02:16 Et c'est là où je me laisse aller.
02:17 J'ai accepté d'être comme ça.
02:18 Même si j'ai de la peine, même si je suis triste,
02:20 même si j'ai un manque qui ne se refermera jamais,
02:23 eh bien je vais bien.
02:24 Mes enfants vont bien jusque-là en tout cas.
02:26 La vie peut continuer et j'arrive à vivre après Marc.
02:30 Une des promesses que je lui ai faites,
02:32 c'est que les enfants ne l'oublieraient jamais.
02:35 Ma façon de faire vivre Marc,
02:37 c'est qu'on parle tout le temps de lui.
02:39 C'est comme ça que j'élève mes enfants.
02:41 Je leur dis que c'est ma vision des choses,
02:43 mais que je pense que leur père nous accompagne,
02:46 qu'il nous entend, qu'il nous regarde,
02:48 qu'il nous écoute, qu'il nous guide.
02:49 Marc a aussi laissé une lettre aux enfants,
02:52 une lettre dans laquelle il leur donne les clés du bonheur.
02:54 On a aussi ce qu'on appelle la boîte de papa,
02:57 et dans laquelle il y a plein de photos de Marc,
03:00 des souvenirs, des objets, des bracelets,
03:02 des dessins des enfants,
03:04 des choses qui ont appartenu à Marc.
03:05 Et régulièrement, les enfants l'ouvrent,
03:08 seul ou avec moi,
03:09 et parfois ils se servent
03:11 et ils changent la photo qu'il y a sur leur table de chevet.
03:14 Moi je porte régulièrement ces chemises l'été sur un maillot de bain,
03:17 je porte ces pulls, je porte ces montres aussi.
03:19 De la même manière que j'ai l'impression qu'il vit à travers nous,
03:23 j'ai l'impression de l'avoir à mon poignet ou sur moi,
03:26 et c'est quelque chose qui m'est agréable.
03:27 Quand Marc était hospitalisé,
03:29 il avait acheté une montre électronique.
03:32 Je ne sais pas pour quelle raison,
03:34 mais il avait programmé qu'elle sonne le soir
03:37 à 8h30 et à 9h.
03:38 Après sa mort, j'ai entendu cette montre sonner.
03:41 Et elle est toujours là,
03:42 elle est dans le placard de notre entrée.
03:45 Que ce soit mes enfants ou moi,
03:47 on a l'habitude de cette sonnerie,
03:49 et c'est un peu comme s'il nous faisait un clin d'œil chaque soir,
03:52 et elle continue de sonner tous les jours.
03:54 Pour moi, je n'ai pas besoin d'aller au cimetière d'abord
03:56 pour me recueillir et pour penser à lui,
03:58 et je ne supporte pas me dire qu'il est six pieds sous terre.

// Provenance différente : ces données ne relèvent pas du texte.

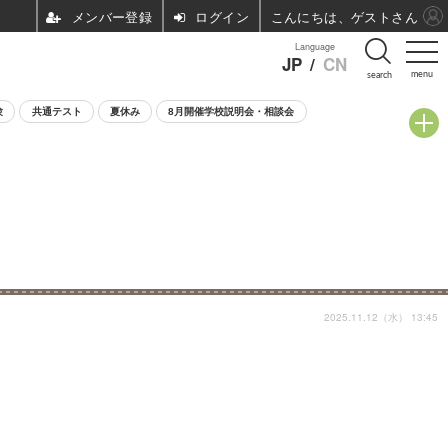
ログイン
こんにちは、ゲストさん
Language
JP
/
CN
menu
search
験
共通テスト
夏休み
8月開催学校説明会・相談会
2025.11.12（水） 13:45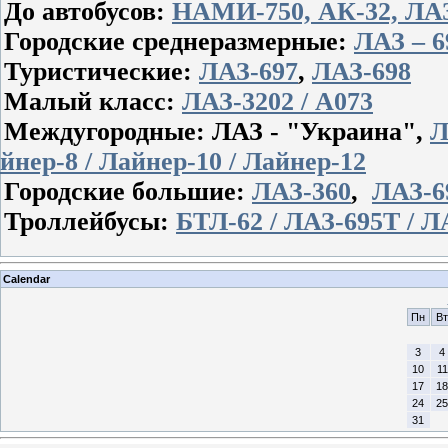
До автобусов:
НАМИ-750, АК-32, ЛАЗ-
Городские среднеразмерные:
ЛАЗ – 6
Туристические:
ЛАЗ-697
,
ЛАЗ-698
Малый класс:
ЛАЗ-3202 / А073
Междугородные:
ЛАЗ - "Украина",
Л
йнер-8 / Лайнер-10 / Лайнер-12
Городские большие:
ЛАЗ-360
,
ЛАЗ-69
Троллейбусы:
БТЛ-62 / ЛАЗ-695Т / Л
Calendar
Пн
Вт
3
4
10
11
17
18
24
25
31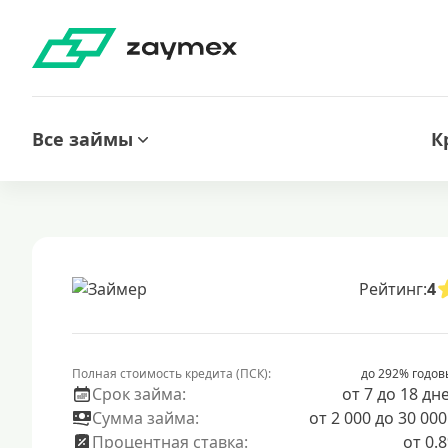
Все займы
К
Рейтинг:
4
Полная стоимость кредита (ПСК):
до 292% годов
Срок займа:
от 7 до 18 дн
Сумма займа:
от 2 000 до 30 000
Процентная ставка:
от 0.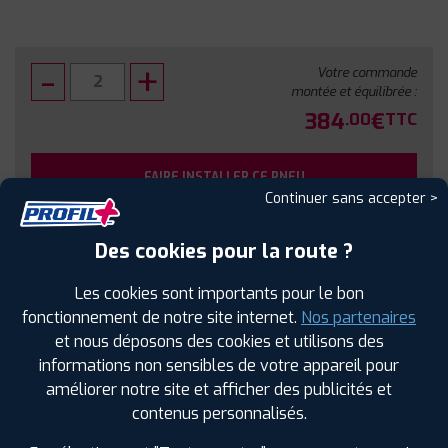
Votre commande
montée et équilibrée :
384
€
.00
TTC
FAIRE INSTALLER CE PNEU
Continuer sans accepter >
Sous réserve de disponibilité en agence
Des cookies pour la route ?
Les cookies sont importants pour le bon
fonctionnement de notre site internet.
Nos partenaires
et nous déposons des cookies et utilisons des
SPÉCIFICATIONS
AVIS CLIENTS
ÉTIQUETAGE
informations non sensibles de votre appareil pour
améliorer notre site et afficher des publicités et
Étiquetage
contenus personnalisés.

04:01 Il n'est pas six pieds sous terre,
04:02 il est tout autour de moi, il est dans ma poche,
04:04 il est là, il me sourit, il est à chaque coin de rue.
04:06 Mes enfants, je leur dis qu'ils se diront au cimetière le plus tard possible,
04:10 et que savoir que leur père est dans une boîte,
04:13 c'est quelque chose que je n'ai vraiment pas envie qu'ils ressentent.
04:17 Aujourd'hui, quand on me demande si ça va,
04:20 j'accepte qu'on me demande si ça va,
04:21 d'abord parce que je considère que je vais bien,
04:24 mais je réponds souvent que je vais le mieux possible.
04:27 Je réalise que je suis riche de l'amour de Marc,
04:32 et de sa joie de vivre, qu'il m'a légué ça.
04:35 C'est ce qui nous permet, à mes enfants et moi,
04:37 d'aller le mieux possible,
04:38 parce qu'on a appris à vivre après Marc,
04:41 et à vivre avec lui en permanence autour de nous.